Berita  

Ustadz Yusuf Mansur Bantah akan Beli Muamalat

Jakarta, KabarBerita.id — Ustadz Yusuf Mansyur membantah dirinya sedang menyiapkan dana untuk menjadi investor PT. Bank Muamalat Tbk.

Muamalat, bank syariah tertua di Indonesia, sedang melakukan “rights issue” atau Hak Memesan Efek Terlebih Dahulu dengan target perolehan dana Rp4,5 triliun guna memperkuat permodalan.

“Enggak ada. Enggak pernah bicara siapkan dana,” kata Yusuf di Kantor Bank Muamalat, Jakarta, Rabu.

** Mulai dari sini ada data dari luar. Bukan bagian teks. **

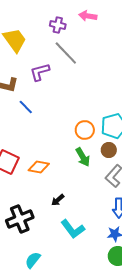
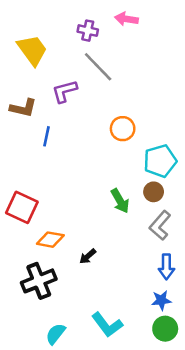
blue line: (26, 107) -> (46, 136), turned 56
orange circle: (85, 130) -> (123, 129), moved
orange diamond: (39, 167) -> (50, 240), moved
cyan L-shape: (73, 229) -> (107, 325), moved

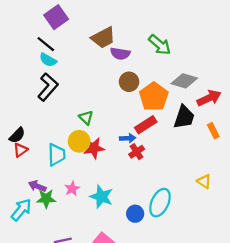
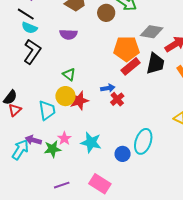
purple semicircle: (120, 54) -> (68, 34), moved
brown circle: (129, 82) -> (106, 13), moved
orange pentagon: (154, 97) -> (126, 49), turned -30
red rectangle: (146, 125) -> (131, 66), moved
green star: (46, 199) -> (52, 149), moved
cyan arrow: (21, 210) -> (20, 150), moved

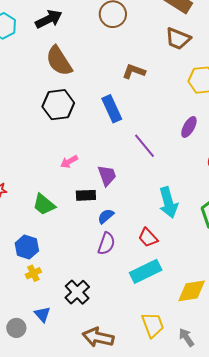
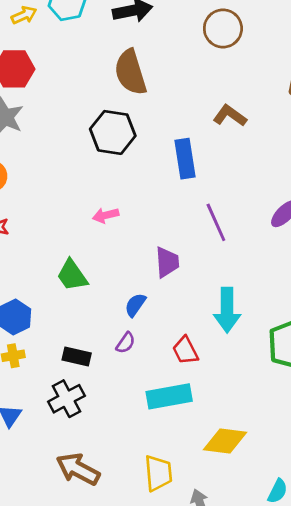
purple trapezoid: (107, 175) -> (167, 262), moved
black rectangle: (86, 195) -> (77, 357), moved
green trapezoid: (44, 205) -> (72, 275), moved
blue semicircle: (106, 216) -> (135, 305), turned -30
purple semicircle: (106, 244) -> (126, 343), size x0.7

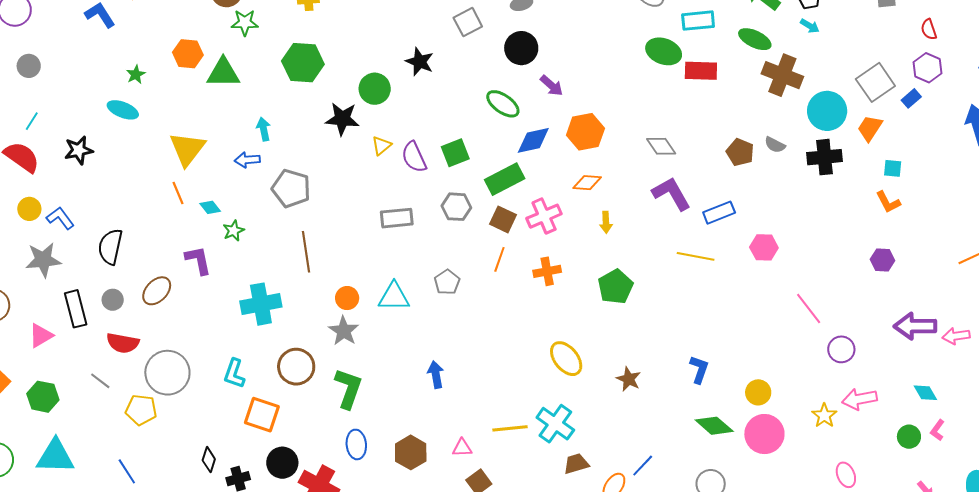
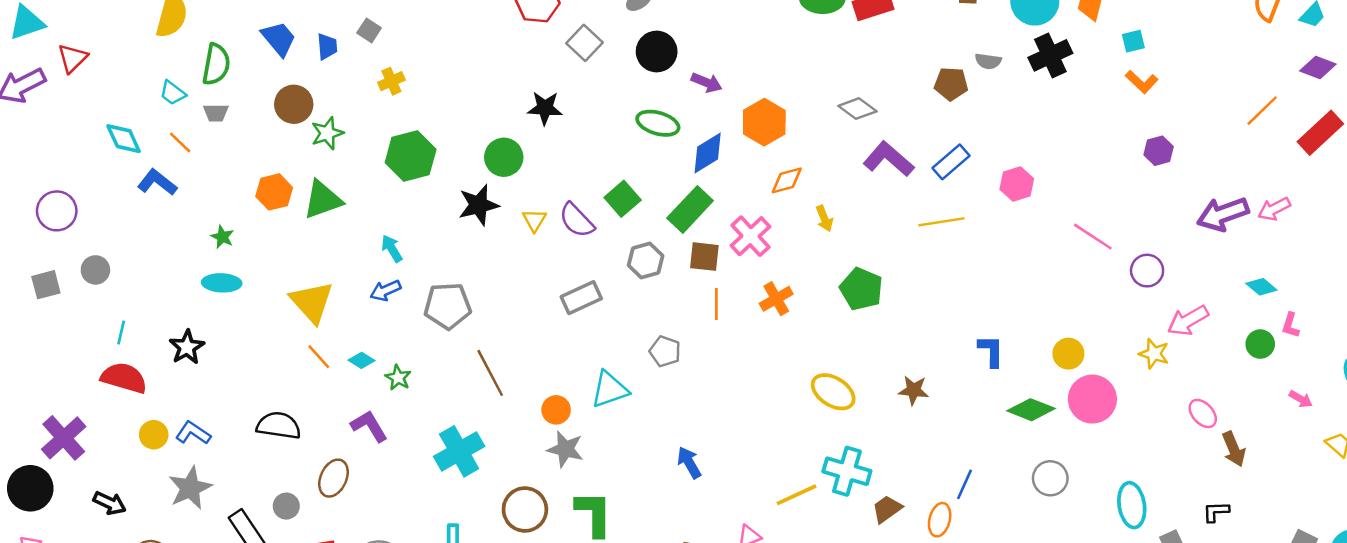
black semicircle: (110, 247) -> (279, 426), moved, turned 105

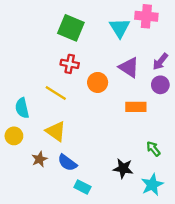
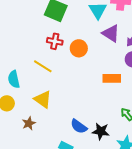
purple triangle: (129, 67) -> (111, 33), moved
orange circle: (98, 82) -> (79, 48), moved
blue semicircle: (67, 163) -> (79, 126), moved

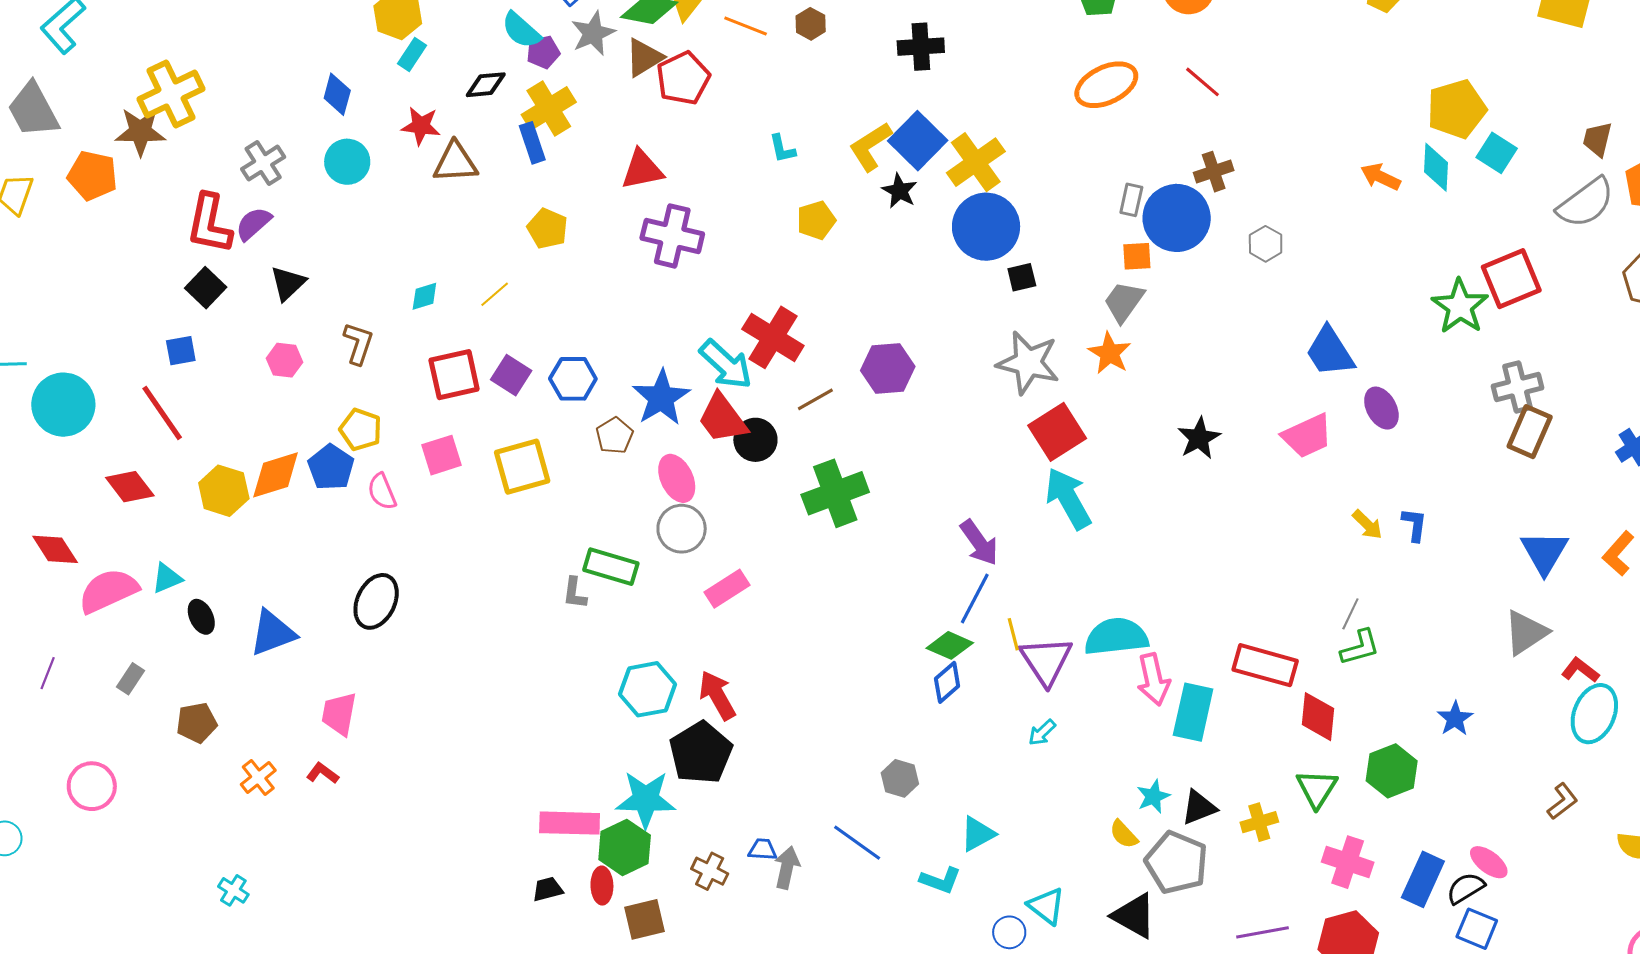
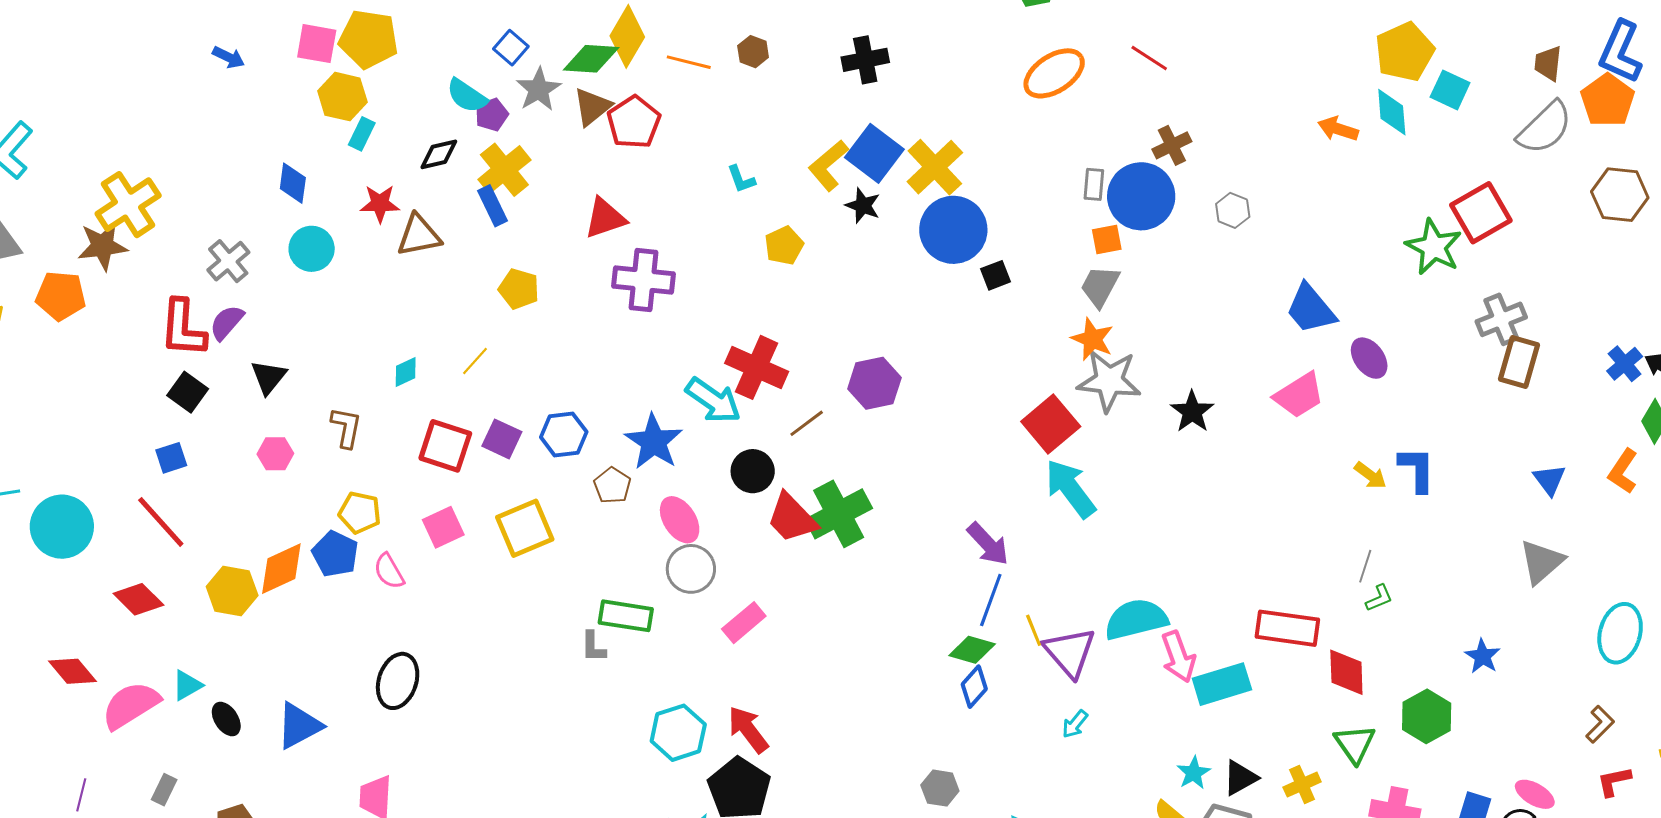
gray star: (1028, 363) -> (1109, 381), moved
red square: (454, 375) -> (445, 446), turned 38
red trapezoid: (722, 418) -> (792, 518), moved
blue L-shape: (1414, 525) -> (1417, 469), size x1.4
blue triangle: (1544, 552) -> (1549, 480), size x0.7
green L-shape: (1360, 647) -> (1379, 598), size x0.7
red L-shape: (1580, 670) -> (1614, 781), moved, turned -42
cyan rectangle: (1193, 712) -> (1222, 684), turned 68

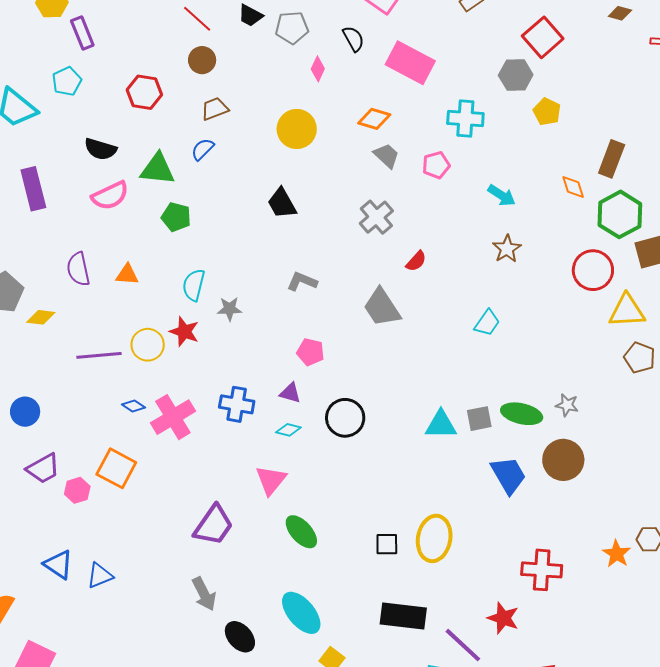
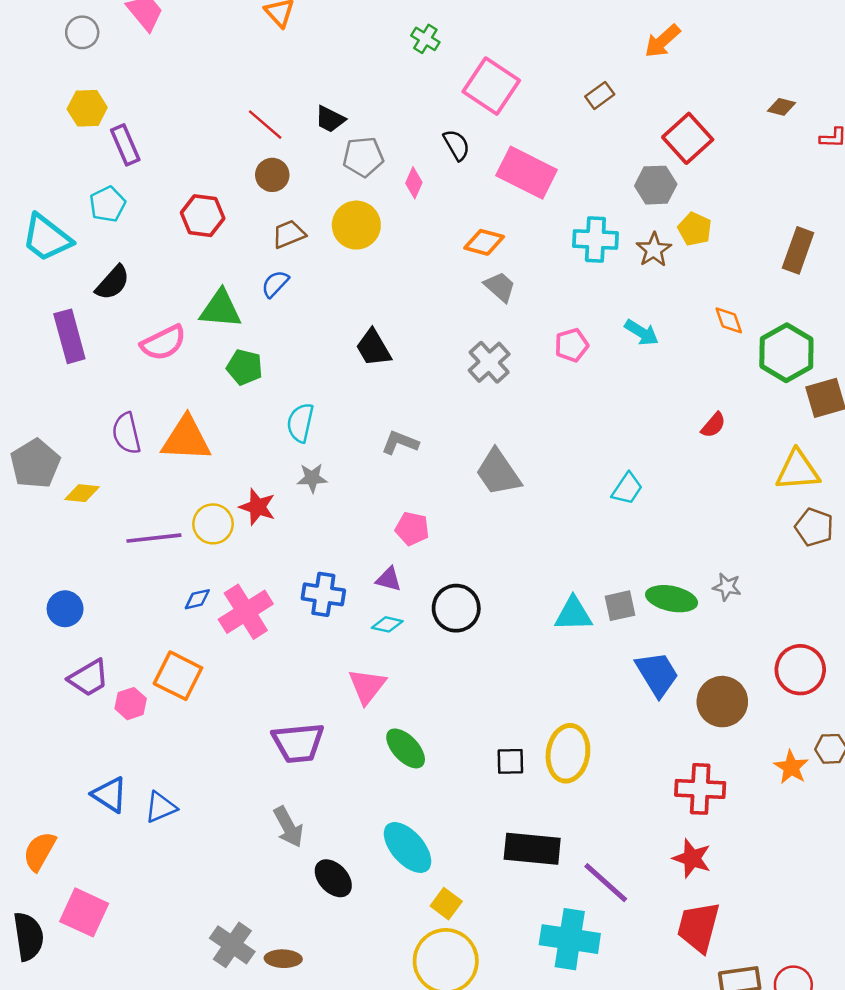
gray pentagon: (292, 28) -> (363, 157), moved
yellow circle: (297, 129) -> (356, 225), moved
black semicircle: (100, 149) -> (113, 283), moved, turned -64
brown rectangle: (612, 159) -> (798, 250), moved
pink pentagon: (436, 165) -> (572, 345), moved
brown star: (507, 249) -> (654, 250), moved
red semicircle: (416, 261) -> (713, 425), moved
red circle: (593, 270) -> (800, 670), moved
orange triangle: (127, 275) -> (186, 439), size x1.8
cyan semicircle: (194, 285) -> (300, 423), moved
blue diamond: (133, 406) -> (197, 599), turned -45
brown circle: (563, 460) -> (722, 702), moved
purple trapezoid: (214, 525) -> (298, 743), turned 51
red star: (503, 618) -> (692, 858), moved

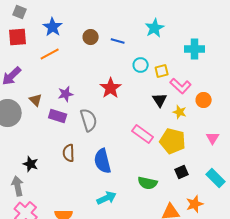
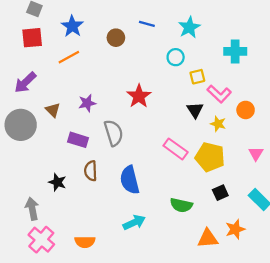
blue line: (118, 41) -> (147, 24), moved
cyan circle: (141, 65) -> (176, 57), moved
purple rectangle: (58, 116) -> (78, 140), moved
black star: (31, 164) -> (57, 182), moved

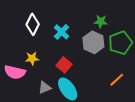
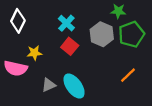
green star: (101, 21) -> (118, 11), moved
white diamond: (33, 24) -> (18, 21), moved
red square: (64, 65) -> (70, 46), moved

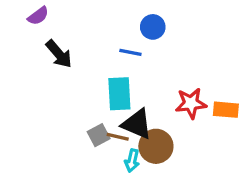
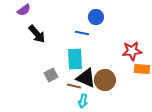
red star: (191, 103) -> (132, 51), moved
gray square: (99, 135) -> (51, 75), moved
brown circle: (156, 146) -> (105, 80), moved

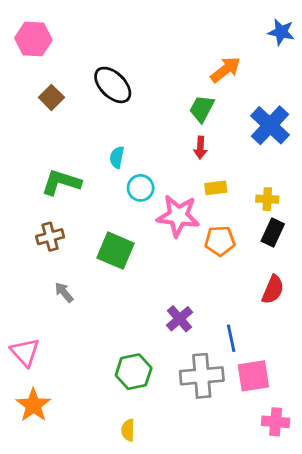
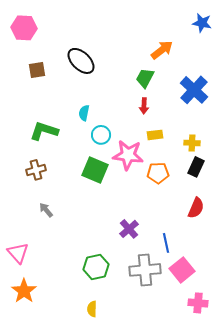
brown square: (51, 97) -> (37, 70), turned 36
green square: (116, 251) -> (95, 170), moved
pink square: (253, 376) -> (182, 270), turned -30

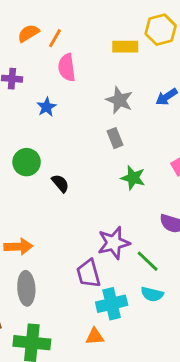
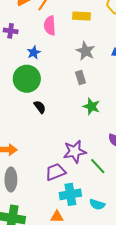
yellow rectangle: (125, 47) -> (82, 16), moved
green circle: (27, 162) -> (27, 79), moved, size x1.4
purple trapezoid: (89, 273) -> (55, 172), turned 80
cyan semicircle: (152, 294) -> (97, 204), moved

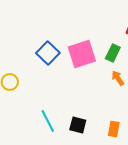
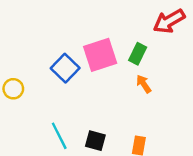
blue square: (48, 53) -> (65, 68), moved

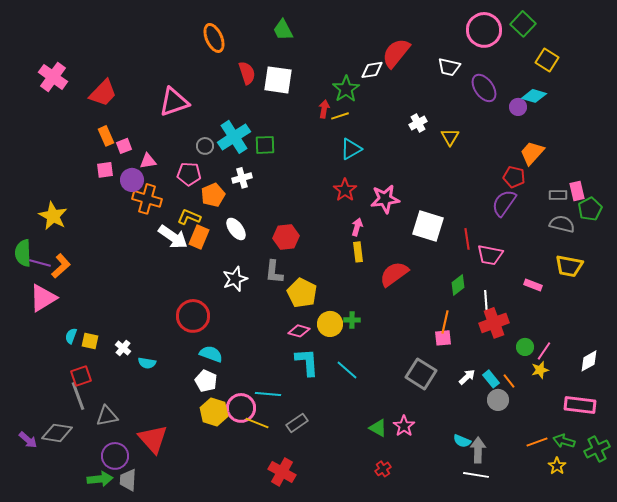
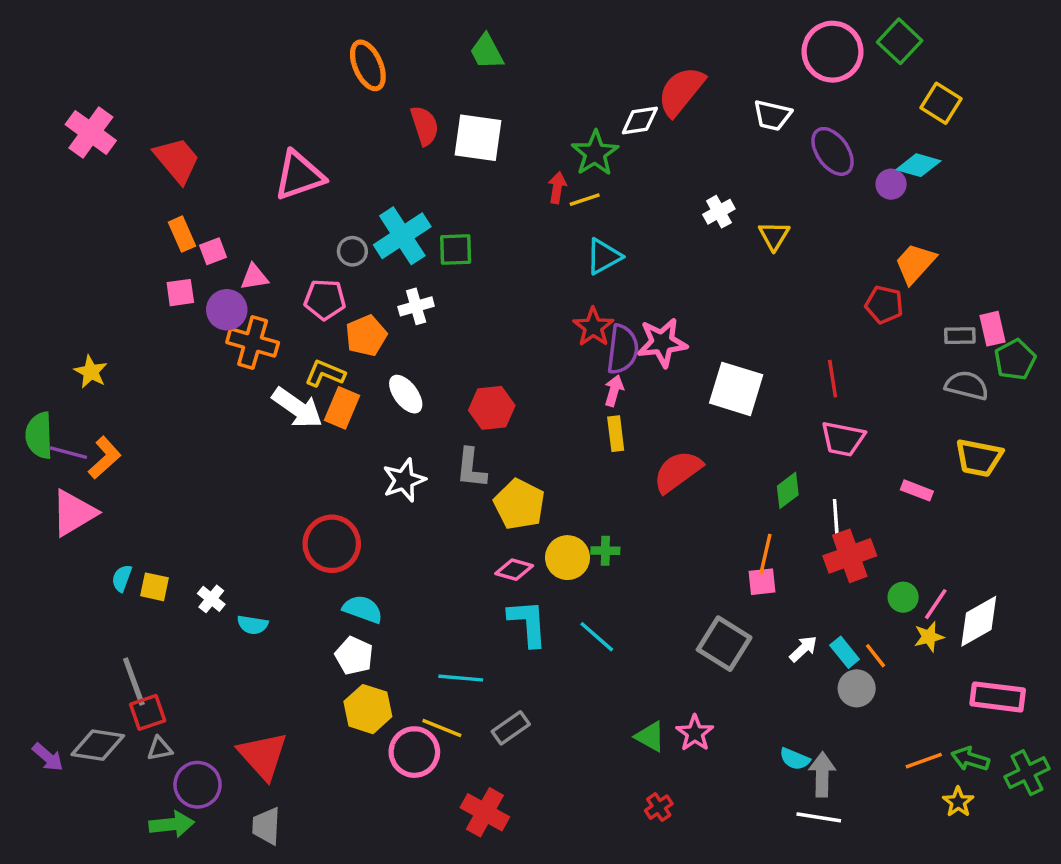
red trapezoid: (103, 93) -> (177, 160), turned -84
purple semicircle: (504, 203) -> (623, 349), moved, turned 152
yellow star: (53, 216) -> (91, 372), size x0.7
red line: (467, 239) -> (833, 379), moved
white diamond: (589, 361) -> (979, 621), moved, size x1.4
red square: (81, 376) -> (148, 712), moved
pink circle: (241, 408) -> (414, 752), moved
gray triangle: (107, 416) -> (160, 749), moved, size x0.7
gray trapezoid: (128, 480) -> (266, 826), moved

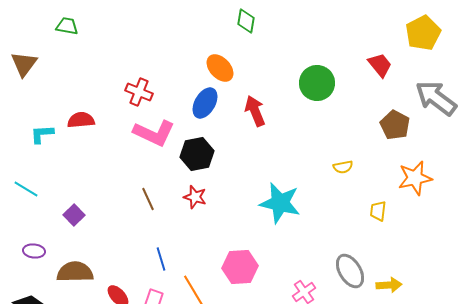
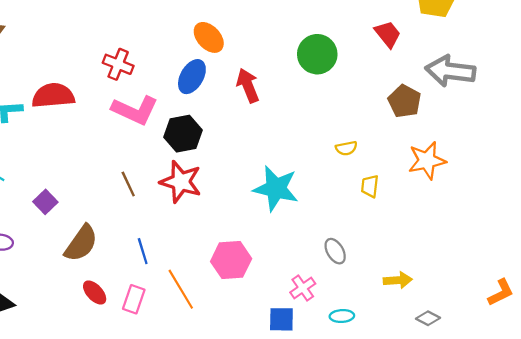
gray arrow: (436, 98) -> (450, 71), turned -30
red semicircle: (81, 120) -> (53, 96), size x1.4
red star: (195, 197) -> (181, 182), size x1.6
yellow trapezoid: (378, 211) -> (370, 186), moved
gray ellipse: (350, 271) -> (335, 251), moved, size x0.7
brown semicircle: (75, 272) -> (81, 243), moved, turned 126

Menurut Yusuf, saat ini fokus dirinya adalah dengan merangkul jamaah dan umat untuk membuka rekening tabungan secara bersama-sama di Bank Muamalat.

Selain itu, Paytren, perusahaan finansial berbasis teknologi (fintech) milik Yusuf juga akan bekerja sama dengan Muamalat. Namun skema kerja sama itu masih dibicarakan antara kedua pihak.

“Ini aja kalau lancar akan menjadi bantuan umat yang signifikan,” ujarnya.

Yusuf, Rabu siang ini, mengerahkan ribuan jama?ahnya untuk mendatangi kantor pusat Bank Muamalat, di Kuningan, Jakarta, guna bersama-sama melakukan pembukaan rekening.

Selain ribuan jamaah tersebut, Yusuf mengklaim sebanyak 2,2 juta pengguna Paytren juga akan bekerja sama dengan Muamalat.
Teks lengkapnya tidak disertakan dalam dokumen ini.